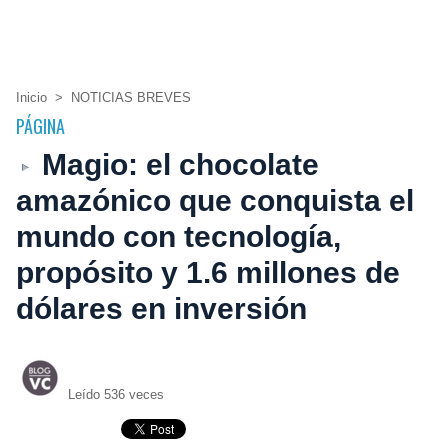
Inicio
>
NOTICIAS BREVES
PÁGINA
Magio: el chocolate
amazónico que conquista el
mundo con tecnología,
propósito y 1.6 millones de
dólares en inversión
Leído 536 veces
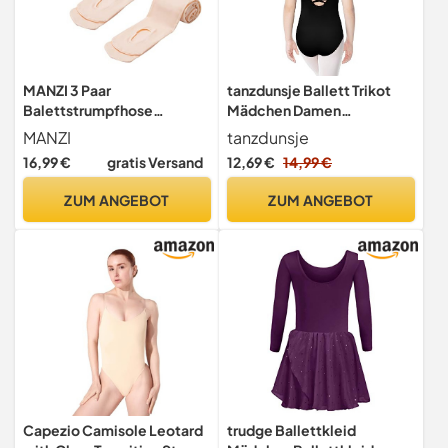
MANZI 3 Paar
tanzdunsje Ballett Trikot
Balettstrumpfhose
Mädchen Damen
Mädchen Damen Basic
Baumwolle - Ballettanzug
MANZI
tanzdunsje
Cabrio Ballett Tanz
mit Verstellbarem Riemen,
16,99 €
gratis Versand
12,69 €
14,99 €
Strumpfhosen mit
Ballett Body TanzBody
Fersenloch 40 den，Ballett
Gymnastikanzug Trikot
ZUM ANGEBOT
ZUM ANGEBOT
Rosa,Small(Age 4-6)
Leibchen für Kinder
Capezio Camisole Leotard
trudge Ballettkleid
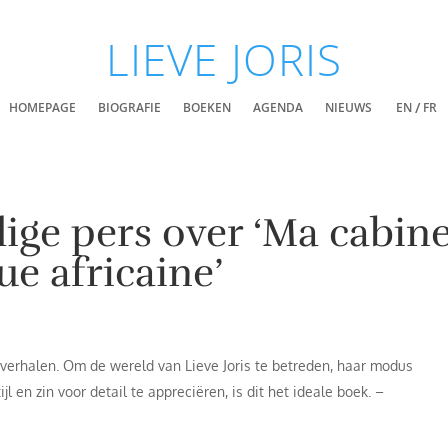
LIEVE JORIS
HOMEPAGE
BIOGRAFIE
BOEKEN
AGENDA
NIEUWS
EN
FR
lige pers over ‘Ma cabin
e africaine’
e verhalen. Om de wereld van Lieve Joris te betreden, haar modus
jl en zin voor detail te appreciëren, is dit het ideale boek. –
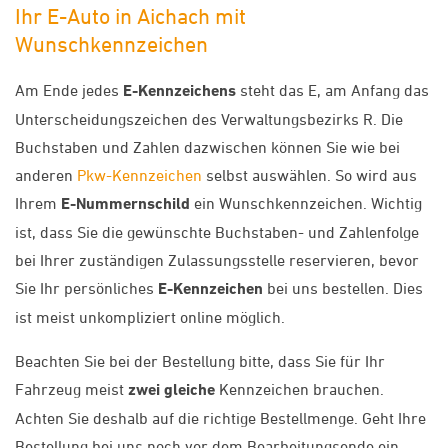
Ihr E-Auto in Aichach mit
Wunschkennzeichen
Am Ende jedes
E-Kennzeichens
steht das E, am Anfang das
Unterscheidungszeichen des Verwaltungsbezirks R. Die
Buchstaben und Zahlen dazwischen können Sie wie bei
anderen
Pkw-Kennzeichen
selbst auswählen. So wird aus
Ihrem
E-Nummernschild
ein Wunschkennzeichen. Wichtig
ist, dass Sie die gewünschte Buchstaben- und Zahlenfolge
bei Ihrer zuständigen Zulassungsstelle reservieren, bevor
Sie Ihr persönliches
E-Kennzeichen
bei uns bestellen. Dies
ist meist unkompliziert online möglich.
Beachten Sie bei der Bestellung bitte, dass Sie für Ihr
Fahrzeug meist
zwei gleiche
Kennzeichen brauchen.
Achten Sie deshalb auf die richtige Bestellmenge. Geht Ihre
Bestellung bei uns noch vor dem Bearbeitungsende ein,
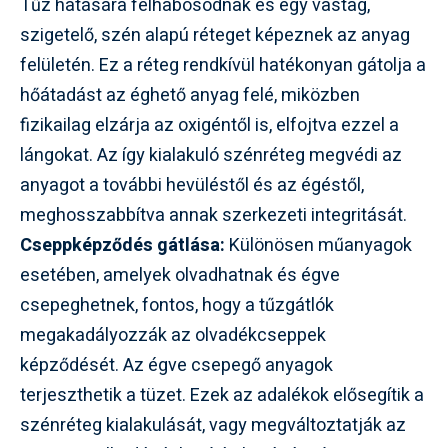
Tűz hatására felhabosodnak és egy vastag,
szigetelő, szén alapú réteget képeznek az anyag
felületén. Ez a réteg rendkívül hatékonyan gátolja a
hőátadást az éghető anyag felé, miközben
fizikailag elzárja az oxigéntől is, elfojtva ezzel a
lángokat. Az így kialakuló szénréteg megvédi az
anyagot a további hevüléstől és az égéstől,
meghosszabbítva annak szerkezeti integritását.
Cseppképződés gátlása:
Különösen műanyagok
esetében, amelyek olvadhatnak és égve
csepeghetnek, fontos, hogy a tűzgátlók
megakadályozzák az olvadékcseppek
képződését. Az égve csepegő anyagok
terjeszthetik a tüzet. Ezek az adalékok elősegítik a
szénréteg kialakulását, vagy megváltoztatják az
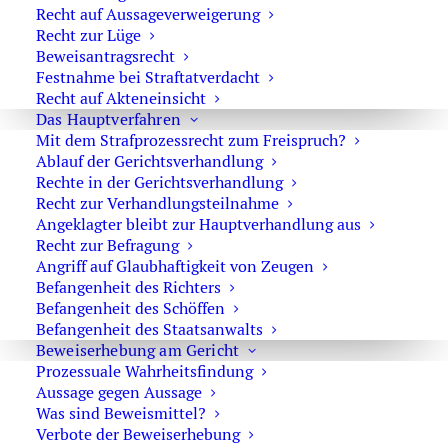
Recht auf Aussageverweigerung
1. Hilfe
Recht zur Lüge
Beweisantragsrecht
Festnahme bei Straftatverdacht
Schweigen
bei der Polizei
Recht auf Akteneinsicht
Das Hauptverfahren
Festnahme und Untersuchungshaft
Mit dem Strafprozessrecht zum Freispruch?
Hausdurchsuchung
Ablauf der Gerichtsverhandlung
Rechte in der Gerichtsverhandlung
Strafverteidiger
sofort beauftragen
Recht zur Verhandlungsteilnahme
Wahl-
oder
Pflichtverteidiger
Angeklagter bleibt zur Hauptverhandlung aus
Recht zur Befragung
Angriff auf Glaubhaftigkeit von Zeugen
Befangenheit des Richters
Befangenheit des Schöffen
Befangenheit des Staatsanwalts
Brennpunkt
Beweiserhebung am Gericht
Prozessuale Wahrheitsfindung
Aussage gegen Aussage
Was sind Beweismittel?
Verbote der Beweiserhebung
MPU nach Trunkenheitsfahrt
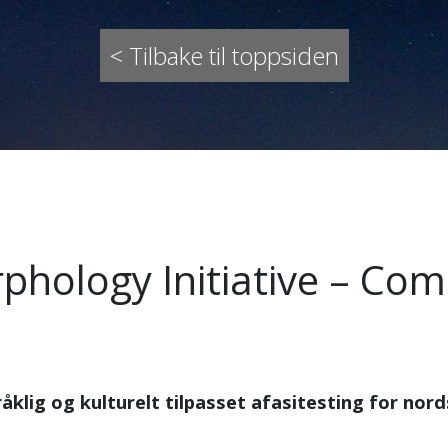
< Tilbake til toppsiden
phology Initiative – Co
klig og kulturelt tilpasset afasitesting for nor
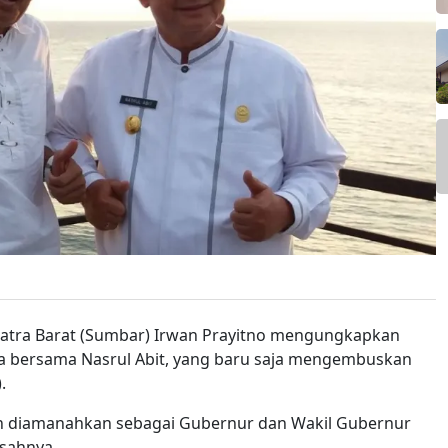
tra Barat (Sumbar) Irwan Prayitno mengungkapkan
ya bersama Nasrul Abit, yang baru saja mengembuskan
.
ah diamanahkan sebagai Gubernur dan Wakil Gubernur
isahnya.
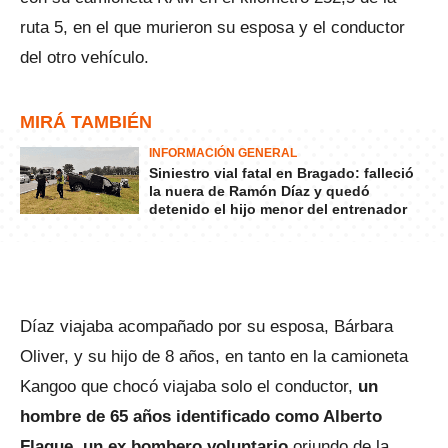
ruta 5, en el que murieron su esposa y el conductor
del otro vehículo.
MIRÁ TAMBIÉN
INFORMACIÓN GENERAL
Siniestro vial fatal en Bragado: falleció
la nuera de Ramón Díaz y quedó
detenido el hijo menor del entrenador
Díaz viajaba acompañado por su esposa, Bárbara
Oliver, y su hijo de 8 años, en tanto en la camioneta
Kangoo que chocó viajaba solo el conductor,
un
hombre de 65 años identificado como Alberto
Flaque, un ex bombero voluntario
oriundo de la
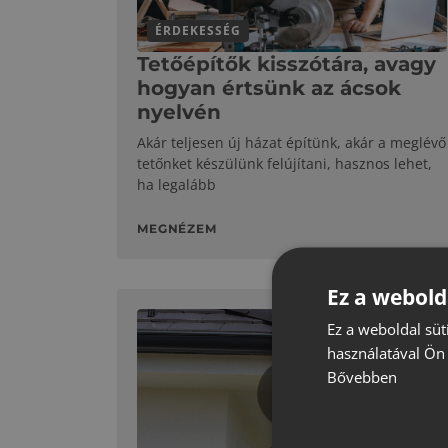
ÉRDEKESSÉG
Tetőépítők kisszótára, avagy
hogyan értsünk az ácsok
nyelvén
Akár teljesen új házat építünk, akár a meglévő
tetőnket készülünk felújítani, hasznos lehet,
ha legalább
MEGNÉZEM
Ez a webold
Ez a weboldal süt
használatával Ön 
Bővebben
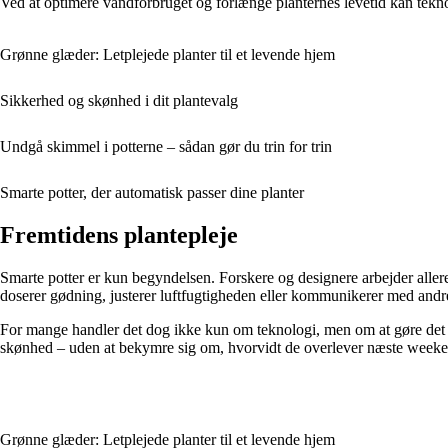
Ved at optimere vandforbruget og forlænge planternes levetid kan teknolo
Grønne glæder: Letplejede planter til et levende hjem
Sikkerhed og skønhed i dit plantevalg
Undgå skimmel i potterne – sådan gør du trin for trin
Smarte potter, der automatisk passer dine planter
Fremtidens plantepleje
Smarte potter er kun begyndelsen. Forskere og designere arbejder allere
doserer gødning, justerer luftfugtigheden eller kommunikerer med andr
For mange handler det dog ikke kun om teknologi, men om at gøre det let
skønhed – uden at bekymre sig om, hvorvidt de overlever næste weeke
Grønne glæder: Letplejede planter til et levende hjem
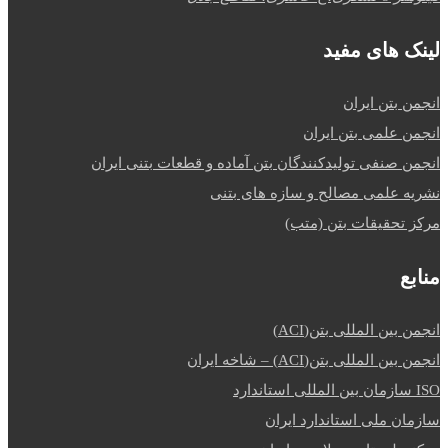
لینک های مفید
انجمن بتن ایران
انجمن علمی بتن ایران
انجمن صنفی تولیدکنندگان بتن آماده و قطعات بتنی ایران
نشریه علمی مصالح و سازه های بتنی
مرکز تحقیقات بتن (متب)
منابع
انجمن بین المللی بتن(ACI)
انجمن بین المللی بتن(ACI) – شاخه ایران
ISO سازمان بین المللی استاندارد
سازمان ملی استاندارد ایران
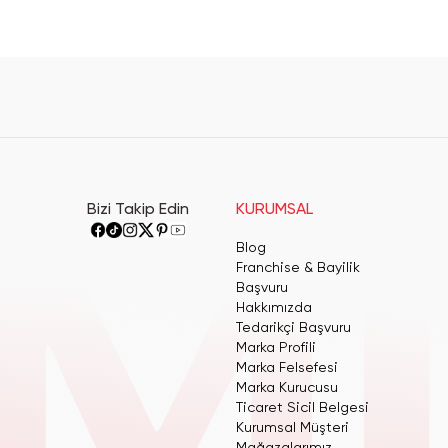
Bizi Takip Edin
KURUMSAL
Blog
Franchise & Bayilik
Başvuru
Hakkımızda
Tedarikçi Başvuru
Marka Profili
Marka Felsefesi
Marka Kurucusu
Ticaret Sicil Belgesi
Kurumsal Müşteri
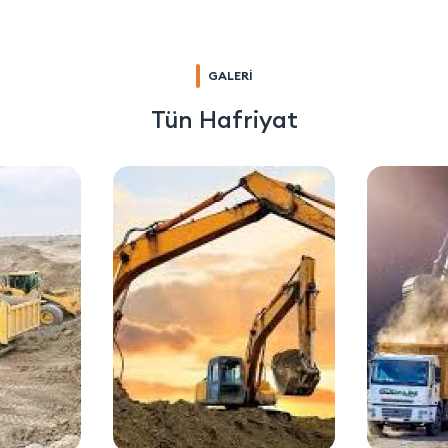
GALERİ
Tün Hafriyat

******************************

> **Problem statement**
A single number is the answer: how many lines of the material above hold the word "Beweiserhebung"?

> **Solved problem**
2